Vascular surgeon Dr. Suyue Zhang is a Clinical Assistant Professor in the Department of Surgery at UT Southwestern Medical Center, where he specializes in complex aortic pathologies, dialysis access, and limb salvage. He also sees patients at Texas Health Presbyterian Hospital Dallas, which receives limb salvage transfers from across the Dallas metroplex, and at Parkland Health, where he sees Dallas County patients, many of them low income and uninsured. As a general surgery resident at the University of Illinois Metropolitan Group program, Dr. Zhang received the Robert M. Gasior MD Award for Clinical Excellence and Humanitarianism. We spoke with him about his experience using the Pounce™ Thrombectomy Platform (Surmodics, Inc.) for removal of peripheral embolic and thrombotic arterial occlusions.
How would you describe your limb salvage practice?
About 90% of the limb patients I see have chronic limb-threatening ischemia (CLTI), often with wounds and rest pain. These patients are generally elderly, very sick, with many comorbidities. For our practice, percutaneous treatment is usually a better option than an open solution because of the frailty of our patients, and we’ve become very facile at endovascular interventions.
For people with CLTI, even a small, organized thrombus from ruptured plaque or a small cardiogenic embolus can completely occlude the small flow channels in their very diseased vessels, converting stable peripheral artery disease into acute limb ischemia. Before the Pounce™ Platform came to market, I didn’t know of any other device that was reliably effective for removing these kinds of organized clots, particularly below the knee. It works phenomenally for these cases.
What do you like about the Pounce™ Thrombectomy Platform?

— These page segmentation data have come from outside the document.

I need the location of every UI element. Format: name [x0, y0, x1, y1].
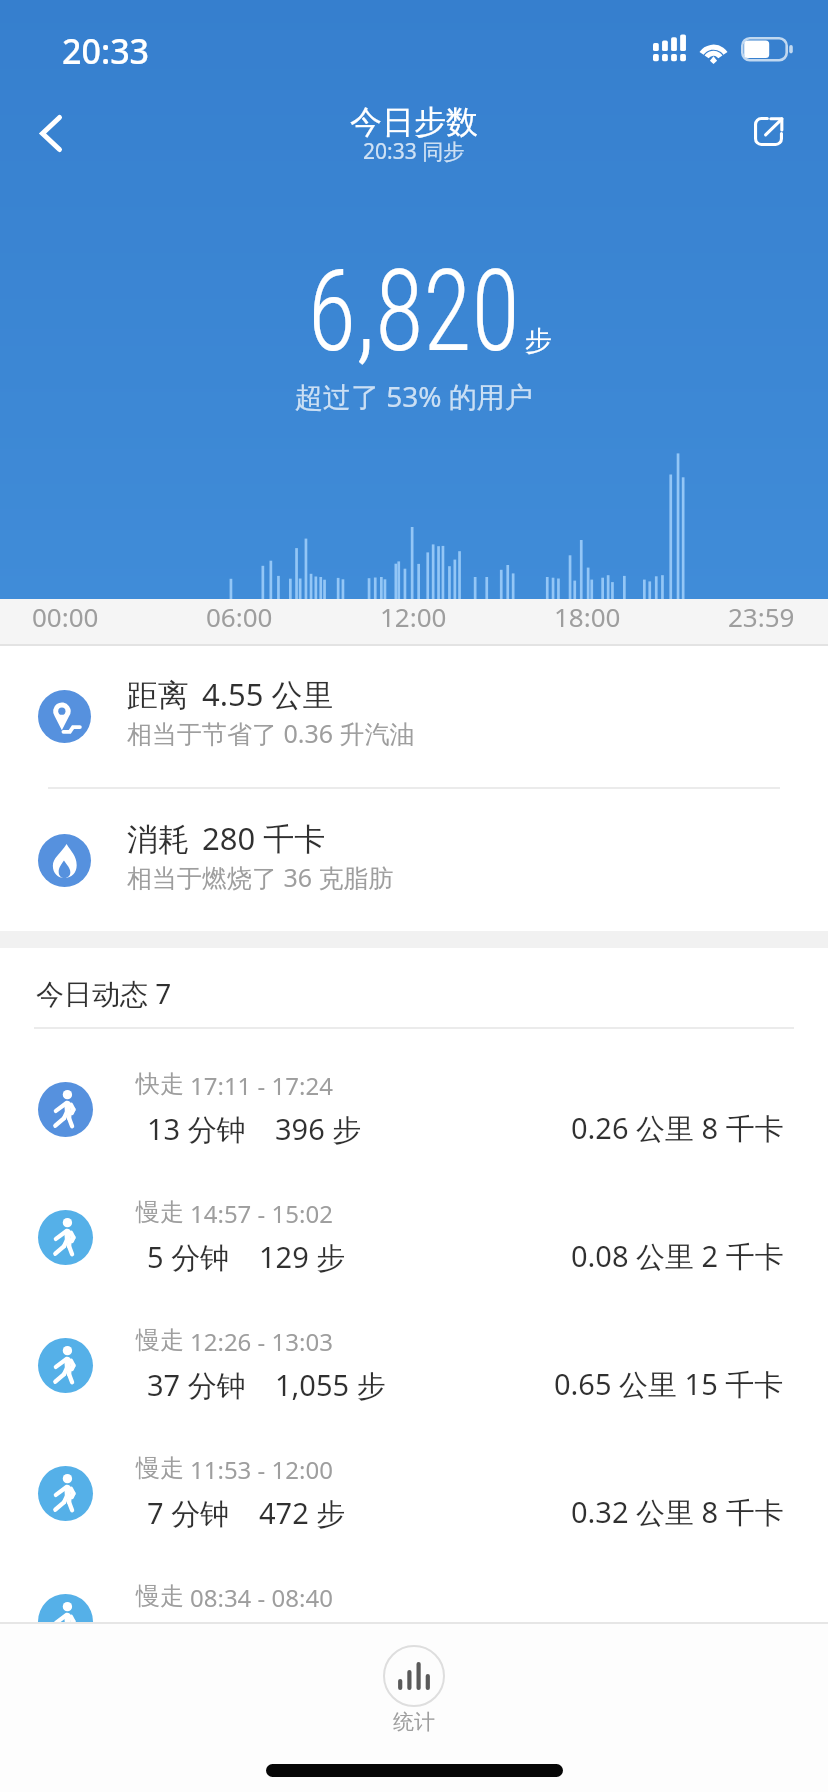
staticText: 相当于节省了 0.36 升汽油 [127, 716, 415, 750]
staticText: 统计 [393, 1709, 435, 1735]
staticText: 1,055 步 [275, 1365, 386, 1405]
button[interactable]: 快走 [0, 1051, 828, 1179]
staticText: 17:11 - 17:24 [190, 1069, 333, 1102]
staticText: 23:59 [728, 599, 795, 634]
staticText: 0.08 公里 2 千卡 [571, 1236, 784, 1276]
staticText: 13 分钟 [147, 1109, 246, 1149]
button[interactable]: 慢走 [0, 1307, 828, 1435]
button[interactable]: 统计 [383, 1645, 445, 1735]
staticText: 相当于燃烧了 36 克脂肪 [127, 860, 394, 894]
staticText: 快走 [136, 1069, 184, 1099]
staticText: 今日动态 7 [36, 974, 172, 1012]
staticText: 18:00 [554, 599, 621, 634]
button[interactable]: 慢走 [0, 1435, 828, 1563]
staticText: 00:00 [32, 599, 99, 634]
staticText: 慢走 [136, 1197, 184, 1227]
staticText: 37 分钟 [147, 1365, 246, 1405]
staticText: 210 步 [259, 1621, 346, 1661]
staticText: 11:53 - 12:00 [190, 1453, 333, 1486]
staticText: 超过了 53% 的用户 [295, 377, 533, 415]
staticText: 0.14 公里 4 千卡 [571, 1620, 784, 1660]
staticText: 今日步数 [350, 102, 478, 142]
staticText: 06:00 [206, 599, 273, 634]
button[interactable]: Share [722, 85, 814, 177]
staticText: 12:00 [380, 599, 447, 634]
staticText: 6,820 [308, 244, 520, 378]
staticText: 396 步 [275, 1109, 362, 1149]
staticText: 129 步 [259, 1237, 346, 1277]
staticText: 0.32 公里 8 千卡 [571, 1492, 784, 1532]
staticText: 慢走 [136, 1325, 184, 1355]
staticText: 慢走 [136, 1453, 184, 1483]
staticText: 慢走 [136, 1581, 184, 1611]
staticText: 4.55 公里 [202, 673, 334, 715]
staticText: 5 分钟 [147, 1237, 230, 1277]
staticText: 280 千卡 [202, 817, 326, 859]
staticText: 20:33 [62, 28, 150, 74]
staticText: 14:57 - 15:02 [190, 1197, 333, 1230]
button[interactable]: 距离 [0, 646, 828, 787]
staticText: 20:33 同步 [363, 137, 465, 166]
button[interactable]: Back [4, 87, 97, 180]
button[interactable]: 消耗 [0, 789, 828, 931]
staticText: 距离 [127, 676, 189, 715]
staticText: 0.65 公里 15 千卡 [554, 1364, 784, 1404]
staticText: 6 分钟 [147, 1621, 230, 1661]
staticText: 12:26 - 13:03 [190, 1325, 333, 1358]
staticText: 7 分钟 [147, 1493, 230, 1533]
staticText: 消耗 [127, 820, 189, 859]
staticText: 步 [525, 324, 552, 358]
staticText: 0.26 公里 8 千卡 [571, 1108, 784, 1148]
button[interactable]: 慢走 [0, 1179, 828, 1307]
staticText: 08:34 - 08:40 [190, 1581, 333, 1614]
staticText: 472 步 [259, 1493, 346, 1533]
button[interactable]: 慢走 [0, 1563, 828, 1691]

I find that I can get durable results without many device passes.1* That saves me operative time and saves operating room costs. I also like the tactile component of this device. As a surgeon, I’m very used to the Fogarty embolectomy catheter, and I find that the Pounce™ Platform provides similar tactile feedback. I can tell when I’ve crossed a lesion, and I may even be able to tell when I’ve dislodged an occlusion. That adds another dimension to my technique.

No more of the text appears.